1. Field of the Invention
The present invention relates to a memory, and more particularly, to a non-volatile memory and a method for fabricating the same.
2. Description of the Related Art
The non-volatile memory is characterized by maintaining the stored data even when the power is down, and has thus become a mandatory device in many electronic products for providing normal operation of the electronic products when booted. Thus, the non-volatile memory has been widely used device in personal computer (PC) and other electronic equipment.
In a conventional non-volatile memory, a stacked layer made of oxide-nitride-oxide (ONO layer) is disposed between a gate and a substrate. Wherein, the nitride layer, used as a film layer where the charges are trapped in, is also known as a charge trapping layer, and the memory cell, whose charge trapping layer is made of such material, is called Nitride Read Only Memory.
FIG. 1 schematically shows a cross-sectional view of a conventional nitride read only memory. Referring to FIG. 1, the nitride read only memory comprises a substrate 100, a source 102, a drain 104, a bottom silicon oxide layer 106, a nitride layer 108, a top silicon oxide layer 110, and a gate 112. Wherein, the bottom silicon oxide layer 106, the nitride layer 108, and the top silicon oxide layer 110, which are all disposed on the substrate 100, form an oxide-nitride-oxide stacked layer, the so-called ONO layer 114. In addition, the larger dotted circle shown in the diagram indicates a memory cell 116, and the smaller dotted circles indicate a first bit 118 and a second bit 120, respectively. Regarding to the memory cell 116, a memory cell can basically store one bit (first bit 118 and second bit 120) at the two side of the nitride layer 108 of the ONO layer 114 near the drain 104 and the source 102, respectively, thereby forming a single memory cell 2 bits/cell non-volatile memory.

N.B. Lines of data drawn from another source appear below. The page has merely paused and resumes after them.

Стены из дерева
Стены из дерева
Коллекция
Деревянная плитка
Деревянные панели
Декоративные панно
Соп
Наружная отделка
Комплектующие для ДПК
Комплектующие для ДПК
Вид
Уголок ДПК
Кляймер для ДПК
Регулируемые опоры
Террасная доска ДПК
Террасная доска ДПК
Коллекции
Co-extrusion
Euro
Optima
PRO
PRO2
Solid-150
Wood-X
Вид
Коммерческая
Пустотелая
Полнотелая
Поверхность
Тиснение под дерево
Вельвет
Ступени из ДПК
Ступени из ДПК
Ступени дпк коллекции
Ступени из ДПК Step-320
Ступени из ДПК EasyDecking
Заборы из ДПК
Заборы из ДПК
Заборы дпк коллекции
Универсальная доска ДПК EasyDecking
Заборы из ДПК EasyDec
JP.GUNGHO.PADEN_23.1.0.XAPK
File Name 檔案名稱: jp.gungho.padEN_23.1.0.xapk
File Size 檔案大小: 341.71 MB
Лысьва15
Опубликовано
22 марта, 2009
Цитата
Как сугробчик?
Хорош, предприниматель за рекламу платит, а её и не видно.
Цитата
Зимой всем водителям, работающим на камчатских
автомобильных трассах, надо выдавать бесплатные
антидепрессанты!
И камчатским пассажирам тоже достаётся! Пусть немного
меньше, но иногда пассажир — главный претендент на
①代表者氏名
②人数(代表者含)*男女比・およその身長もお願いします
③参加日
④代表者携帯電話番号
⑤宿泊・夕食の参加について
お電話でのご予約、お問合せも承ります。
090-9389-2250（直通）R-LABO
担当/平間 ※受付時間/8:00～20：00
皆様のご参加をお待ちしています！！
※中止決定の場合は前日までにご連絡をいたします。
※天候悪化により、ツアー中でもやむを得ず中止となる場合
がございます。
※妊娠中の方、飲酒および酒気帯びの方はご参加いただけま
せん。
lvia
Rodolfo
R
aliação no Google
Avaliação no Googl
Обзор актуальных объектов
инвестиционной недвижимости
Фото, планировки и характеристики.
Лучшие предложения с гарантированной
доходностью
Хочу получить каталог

However, when programming a conventional 2 bits non-volatile memory, two bits in the same memory cell are conditioned by each other, which may cause problems. In other words, if a bit (the second bit 120) has been stored in a portion near the drain 104, a 2nd-bit effect occurs when the process of reverse read is performed, such that the voltage in the portion where a high current is expected may drop. That is, when the memory cell is being read, the existing bit may have direct impact on the memory cell, thus increasing the barrier and the threshold voltage (Vt) for reading. In addition, the cross interference of two bits in the single memory cell mentioned above may substantially implicate the device operation and even deteriorate the device reliability.
Moreover, when programming the conventional 2 bits non-volatile memory, the hot electrons injected into the electron trapping layer may form an electron distribution curve according to the injected energy. However, the 2nd-bit effect mentioned above cause the charge distribution curve to be wider and the curves to overlap. Therefore, when erasing the memory cell, the distribution curve formed when injecting the hot electrons into the charge trapping layer can not match with the electron distribution curve, thus the erasing will take more time and worse, the whole content of the memory cell may not be totally erased.